───── RECORDED DATA

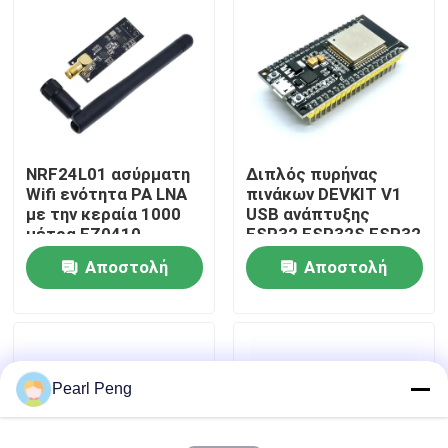
Επισκεψή εργοστασίου
Έλεγχος Ποιότητας
NRF24L01 ασύρματη
Διπλός πυρήνας
Επικοινωνήστε μαζί μας
Wifi ενότητα PA LNA
πινάκων DEVKIT V1
με την κεραία 1000
USB ανάπτυξης
μέτρα FZ0410
ESP32 ESP32S ESP32
Ειδήσεις
Wifi
Αποστολή
Αποστολή
ερώτησης
ερώτησης
Υποθέσεις
Ιστολόγιο
Pearl Peng
Μονάδα πίνακα ενισχυτή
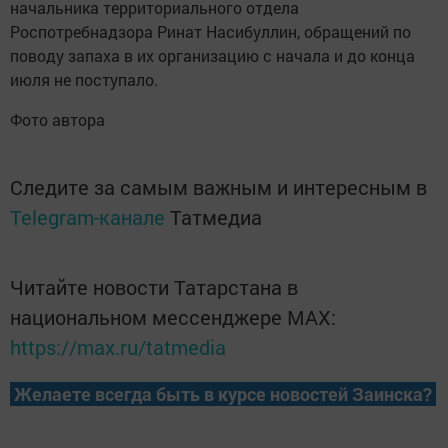
начальника территориального отдела
Роспотребнадзора Ринат Насибуллин, обращений по
поводу запаха в их организацию с начала и до конца
июля не поступало.
Фото автора
Следите за самым важным и интересным в
Telegram-канале
Татмедиа
Читайте новости Татарстана в
национальном мессенджере MАХ:
https://max.ru/tatmedia
Желаете всегда быть в курсе новостей Заинска?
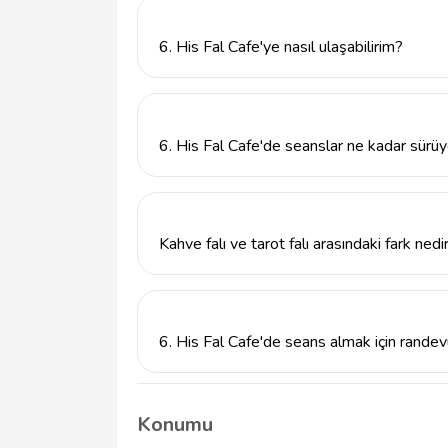
için de uzman danışmanlık alabilirsiniz.
6. His Fal Cafe'ye nasıl ulaşabilirim?
6. His Fal Cafe, Kızılay, Meşrutiyet Cad. K
adresinde bulunmaktadır. Ayrıca, 552756421
6. His Fal Cafe'de seanslar ne kadar sürü
Fal seansları genellikle 30 dakika ile 1 saa
seans süreleri değişiklik gösterebilir.
Kahve falı ve tarot falı arasındaki fark nedi
Kahve falı, içilen kahvenin telvesi üzerinden 
ruhsal durum ve gelecekle ilgili bilgi edin
avantajları vardır.
6. His Fal Cafe'de seans almak için randev
Evet, seans almak için önceden randevu alm
hizmet alabilirsiniz.
Konumu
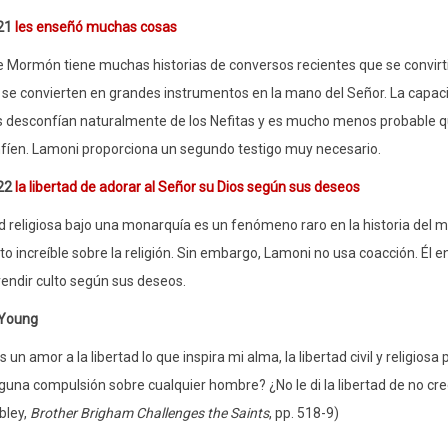
21
les enseñó muchas cosas
de Mormón tiene muchas historias de conversos recientes que se convir
e convierten en grandes instrumentos en la mano del Señor. La capaci
 desconfían naturalmente de los Nefitas y es mucho menos probable q
fíen. Lamoni proporciona un segundo testigo muy necesario.
22
la libertad de adorar al Señor su Dios según sus deseos
ad religiosa bajo una monarquía es un fenómeno raro en la historia del mu
cto increíble sobre la religión. Sin embargo, Lamoni no usa coacción. Él 
 rendir culto según sus deseos.
Young
s un amor a la libertad lo que inspira mi alma, la libertad civil y religio
guna compulsión sobre cualquier hombre? ¿No le di la libertad de no cre
bley,
Brother Brigham Challenges the Saints
, pp. 518-9)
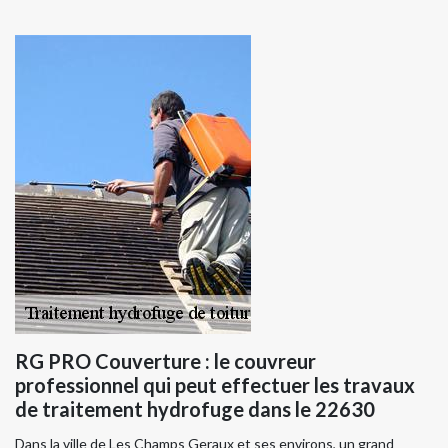
RG PRO Couverture : le couvreur
professionnel qui peut effectuer les travaux
de traitement hydrofuge dans le 22630
Dans la ville de Les Champs Geraux et ses environs, un grand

──────────

An exact copy of all the entries above is required, with every picture left out.

Επισκεψή εργοστασίου
Έλεγχος Ποιότητας
NRF24L01 ασύρματη
Διπλός πυρήνας
Επικοινωνήστε μαζί μας
Wifi ενότητα PA LNA
πινάκων DEVKIT V1
με την κεραία 1000
USB ανάπτυξης
μέτρα FZ0410
ESP32 ESP32S ESP32
Ειδήσεις
Wifi
Αποστολή
Αποστολή
ερώτησης
ερώτησης
Υποθέσεις
Ιστολόγιο
Pearl Peng
Μονάδα πίνακα ενισχυτή
начальника территориального отдела
Роспотребнадзора Ринат Насибуллин, обращений по
поводу запаха в их организацию с начала и до конца
июля не поступало.
Фото автора
Следите за самым важным и интересным в
Telegram-канале
Татмедиа
Читайте новости Татарстана в
национальном мессенджере MАХ:
https://max.ru/tatmedia
Желаете всегда быть в курсе новостей Заинска?
için de uzman danışmanlık alabilirsiniz.
6. His Fal Cafe'ye nasıl ulaşabilirim?
6. His Fal Cafe, Kızılay, Meşrutiyet Cad. K
adresinde bulunmaktadır. Ayrıca, 552756421
6. His Fal Cafe'de seanslar ne kadar sürü
Fal seansları genellikle 30 dakika ile 1 saa
seans süreleri değişiklik gösterebilir.
Kahve falı ve tarot falı arasındaki fark nedi
Kahve falı, içilen kahvenin telvesi üzerinden 
ruhsal durum ve gelecekle ilgili bilgi edin
avantajları vardır.
6. His Fal Cafe'de seans almak için randev
Evet, seans almak için önceden randevu alm
hizmet alabilirsiniz.
Konumu
21
les enseñó muchas cosas
de Mormón tiene muchas historias de conversos recientes que se convir
e convierten en grandes instrumentos en la mano del Señor. La capaci
 desconfían naturalmente de los Nefitas y es mucho menos probable q
fíen. Lamoni proporciona un segundo testigo muy necesario.
22
la libertad de adorar al Señor su Dios según sus deseos
ad religiosa bajo una monarquía es un fenómeno raro en la historia del mu
cto increíble sobre la religión. Sin embargo, Lamoni no usa coacción. Él 
 rendir culto según sus deseos.
Young
s un amor a la libertad lo que inspira mi alma, la libertad civil y religio
guna compulsión sobre cualquier hombre? ¿No le di la libertad de no cre
bley,
Brother Brigham Challenges the Saints
, pp. 518-9)
RG PRO Couverture : le couvreur
professionnel qui peut effectuer les travaux
de traitement hydrofuge dans le 22630
Dans la ville de Les Champs Geraux et ses environs, un grand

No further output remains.